Every fabulous recessionista knows that in this economy, cheap chic is the way to go. And it doesn't get much cheaper or chicer than shopping in your closet! Seriously, rediscovering old clothes crammed in the back of your closet can be just as fun as shopping at a real live store if you follow these helpful tips:

+ Make your existing pieces feel luxe by buying price tags and attaching them to bargain pieces. For example, clip a "$1000" price tag onto a Forever 21 purse, then pick it up off the shelf, check the tag, and say something silly like, "Hmmm...not sure if I can afford this!" Nothing distracts from recessions and pandemics like a hearty LOL.

+ Take this idea to the next level and go buy expensive pieces from top designers like Prada or Louis Vuitton, rip the labels out, and affix them to your existing clothing and accessories. Shopping your closet gets much more fun when all your Gap tees magically become Dolce & Gabbana. (To be extra eco-friendly, repurpose the ripped-up designer items as dish rags.)

+ Consider hiring a full-time employee to work in your closet. Instruct them to greet you with a smile and help you choose outfits. They could even stand in the corner and look down their noses at you, if you want your closet to feel like an upscale boutique.

+ Install unflattering lighting to add to the ambiance.

+ Can't afford a good tailor? Do your own creative alterations to make old clothes feel new. For example, rip the crotch out of a pair of leather pants--voila, Instant chaps!

As you can see, with a little creativity and a lot of money, any girl with any budget can enjoy a guilt-free shopping spree in her own closet and become a recessionista fashionista!


Jennifer Nicole said...

Another tip to add to your Recessionista list: "Those t-shirt you saved for years, even though you'll never fit into them again? You're in luck! Shopping your closet means that now they're 'babydoll' tops!"

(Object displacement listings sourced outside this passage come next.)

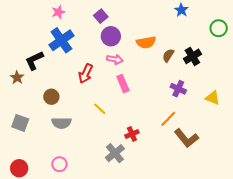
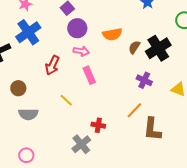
black cross: (192, 56) -> (158, 48), size x1.4
red cross: (132, 134) -> (98, 125), turned 32
brown L-shape: (186, 138) -> (152, 129), turned 45

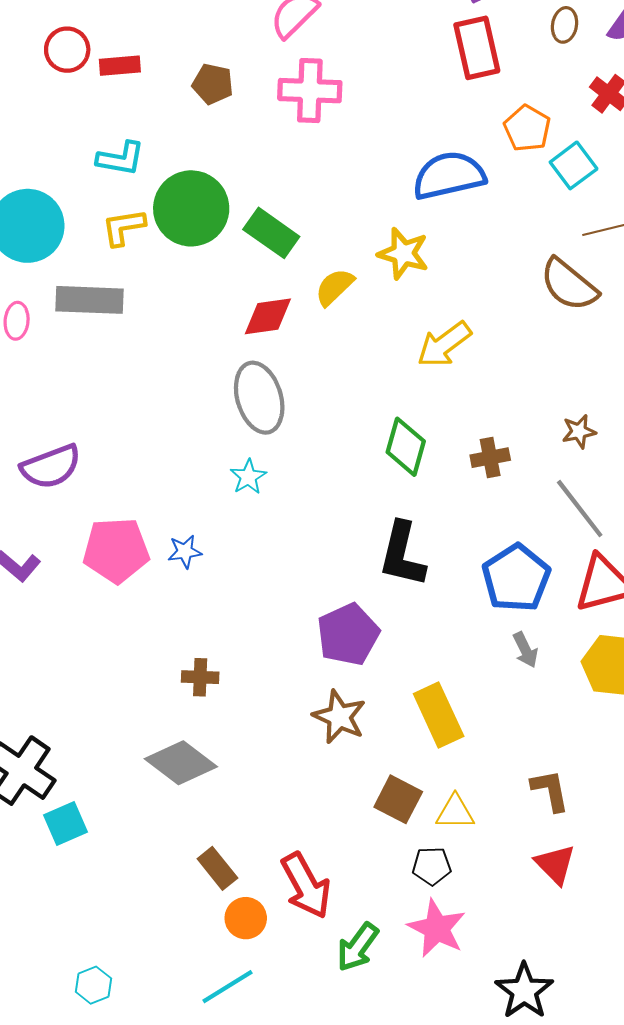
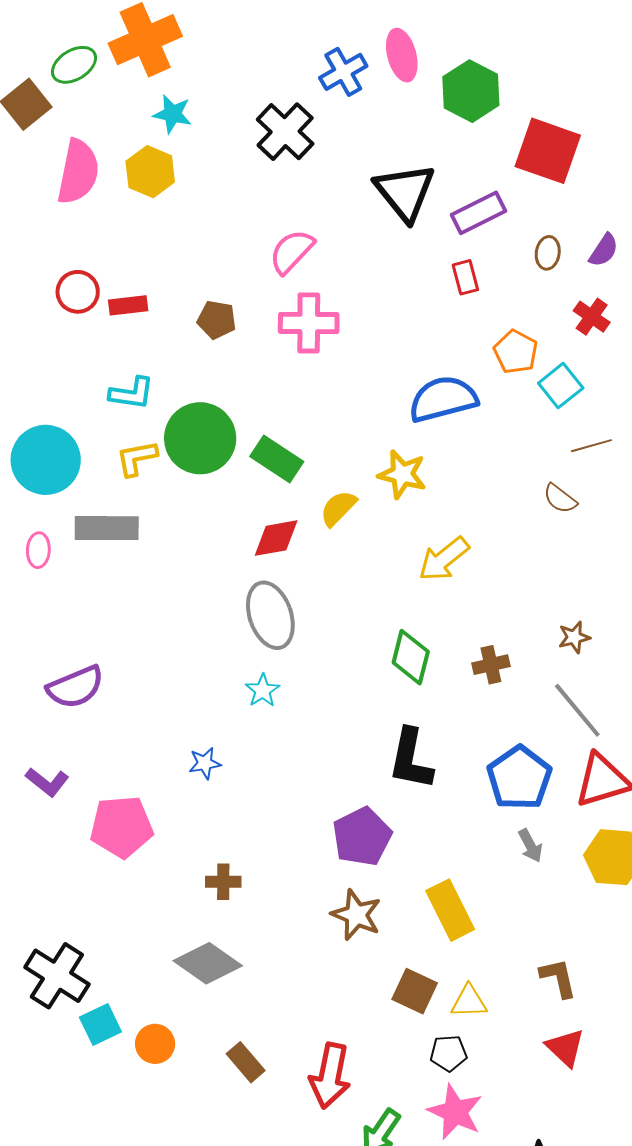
red rectangle: (477, 48) -> (465, 277), size x0.6
brown semicircle: (569, 285) -> (560, 499), size x0.6
pink pentagon: (116, 550) -> (122, 827), moved
red arrow: (306, 886) -> (330, 1076), turned 42
orange circle: (246, 918) -> (155, 1044), moved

(I can't wait fot the next installment.)

WendyB said...

"go buy expensive pieces from top designers like Prada or Louis Vuitton, rip the labels out" -- there was a vintage store in London where sly thieves cut all the labels out of the vintage Ossie Clark dresses and left the dresses themselves behind!

lisa said...

For an added touch of class, the closet employee should offer sparkling grape juice in plastic cups. Ta da!

Holley said...

Love it! If I never hear the term "shop your closet" again, it may be too soon. There are some of us out here who actually *gasp!* clean out our closets on a regular basis and don't have treasures from the '80s or '90s hidden away on the back, back, back shelf.

Princess Poochie said...


I shopped my closet over the weekend. I hated everthing and don't think I ever want to go back.

Now what do I do?

Bekah said...

I think I might find myself a closet attendant named paulo
he may have an issue with my painfully small closet, but I'm sure he'll do

my word verification is "geniz"
if you say it funny enough it sounds like genius!
which I'd say is adequate in describing this post

Robyn said...

My butt is too fat to shop my closet right now. But I guess that has nothing to do with the economy.

futurelint said...

This totally made my day! I really would like to have an employee in my closet to hang up and fold everything after I go in there and destroy everything trying to get dressed!

Valerie said...

how about shopping in your boyfriends closet?

Catie said...

This reminds me of your skewering Lucky mag by applying the tips from their layering article. Memories!

echidna girl said...

My favorite thing about this piece is the picture - true photo journalism. I keep looking at it and laughing.

Lesley Denford said...

Wow, I can't believe I didn't think of these tips on my own! It's so obvious - why haven't I hired my own closet employee? Winona, you're a GENIUS.

Anonymous said...

I can't remember what magazine I was flipping through in the newsagents, but one of their 'tips' was to hunt out a vintage hermes flask so that you could take your own coffee with you so you could save money by not stopping at Starbucks...

Kim said...

I can't adequately express how much this made my day.

Heather said...

Perfection! This is exactly why I voted for that category, and then was all, ohhhhh I bet she wanted me to be serious.... :)

Jesspgh said...

I cannot tell you how excited I am for this series. It is already GREAT!

clashingplaid said...

Nothing distracts from recessions and pandemics like a hearty LOL.



Marie said...

Love it! The cliches that bug me the most are "statement" pieces and a "pop" of color. Can't wait for these posts!

K @ Blog Goggles said...

Haha, love these.

stella-mayfair said...

I'm just starting to demount the leather based Hermes Logo from the thermos flask i HAD to buy right after reading this wonderful article.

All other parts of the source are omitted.